Trying to get some clarification. Can you have an enterprise geodatabase on an Azure SQL DB. (Note this is not a SQL Server instance running on an Azure VM (IaaS), but MS Azure SQL (PaaSP.) This documentation seems to indicate the answer is "no". (See first bullet under the header "Database requirements\limitations". I assume "ArcGIS Geodatabase" translates to Enterprise Geodatabase.) This documentation seems to indicate "yes". Note the text in the gray box, "...These 10.4.1 geodatabases are in a beta state, and are for use only with your GIS server or web GIS deployment on Azure."
What does the latter part mean?
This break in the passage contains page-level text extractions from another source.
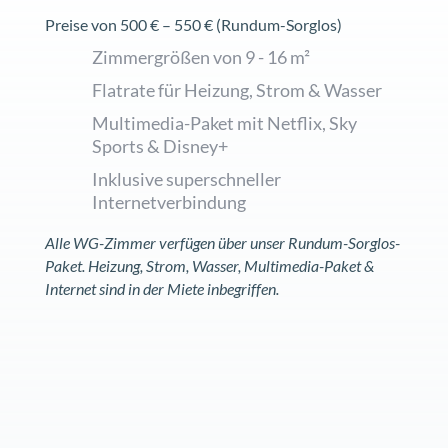
Preise von 500 € – 550 € (Rundum-Sorglos)
Zimmergrößen von 9 - 16 m²
Flatrate für Heizung, Strom & Wasser
Multimedia-Paket mit Netflix, Sky
Sports & Disney+
Inklusive superschneller
Internetverbindung
Alle WG-Zimmer verfügen über unser Rundum-Sorglos-
Paket. Heizung, Strom, Wasser, Multimedia-Paket &
Internet sind in der Miete inbegriffen.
Can I edit the feature classes in an EGDB on Azure SQL with Desktop? Is versioning supported? Are roles supported? Or is it just a "managed database" for ArcGIS Server. Any clarification from an Esri product member would be greatly appreciated.
Currently Microsoft Azure SQL Database have not been certified for full geodatabase functionality. We are in the process of extending geodatabase support to this platform and hope to do so in the next major release. You can still create and work with geodatabase functionality in a test-only, or beta capacity but they are not yet supported in a full production environment.
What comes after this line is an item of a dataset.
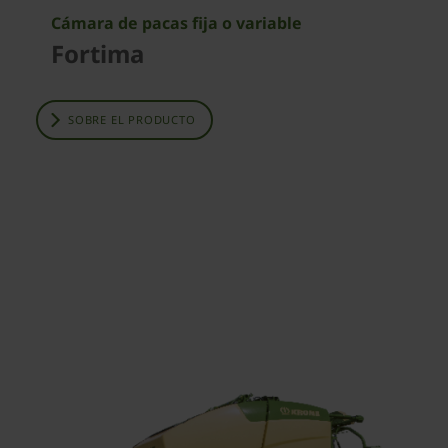
Cámara de pacas fija o variable
Fortima
SOBRE EL PRODUCTO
I would also like to mention that due to some limitations with Azure SQL Database v11, enterprise geodatabases will only be certified on v12 instances.
Thanks for the reply. To extend the initial question a bit further. Is the design intent to be able to access a geodatabase hosted on Azure SQL DB with an on premised ArcGIS Desktop client? Reading through the documentation for ArcGIS Server hosted on AWS it is quite clear that the geodatabase needs to replicated from on premise to the cloud. Will that be the case for Azure SQL DB or can one create a hybrid scenario as described above (production geodatabase in Azure SQL with access and management by on premise ArcGIS Deskop client)?
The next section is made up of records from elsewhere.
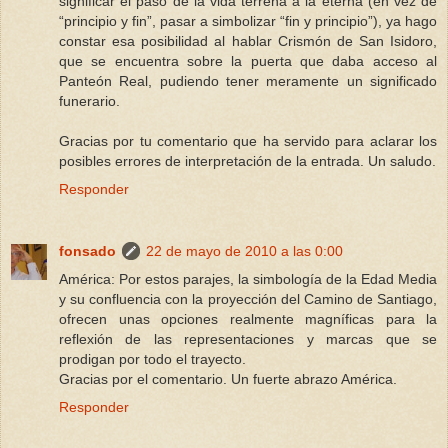
significar el paso de la vida terrena a la eterna (en vez de
“principio y fin”, pasar a simbolizar “fin y principio”), ya hago
constar esa posibilidad al hablar Crismón de San Isidoro,
que se encuentra sobre la puerta que daba acceso al
Panteón Real, pudiendo tener meramente un significado
funerario.
Gracias por tu comentario que ha servido para aclarar los
posibles errores de interpretación de la entrada. Un saludo.
Responder
fonsado
22 de mayo de 2010 a las 0:00
América: Por estos parajes, la simbología de la Edad Media
y su confluencia con la proyección del Camino de Santiago,
ofrecen unas opciones realmente magníficas para la
reflexión de las representaciones y marcas que se
prodigan por todo el trayecto.
Gracias por el comentario. Un fuerte abrazo América.
Responder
We set-up the whole ArcGIS Enterprise 10.5 in Azure on VM's - two separate environments - for Production and for Staging. Open the image in a new tab to see this better.
In Azure, we have two SQL-Server VM's, two ArcGIS Server VM's, and two VM's for Portal. We also have two multi-user VM's to support ArcGIS Desktop. The servers' OS 2012 R2, the RDP's are 2016. We are running SQL Server 13.0.4446.0.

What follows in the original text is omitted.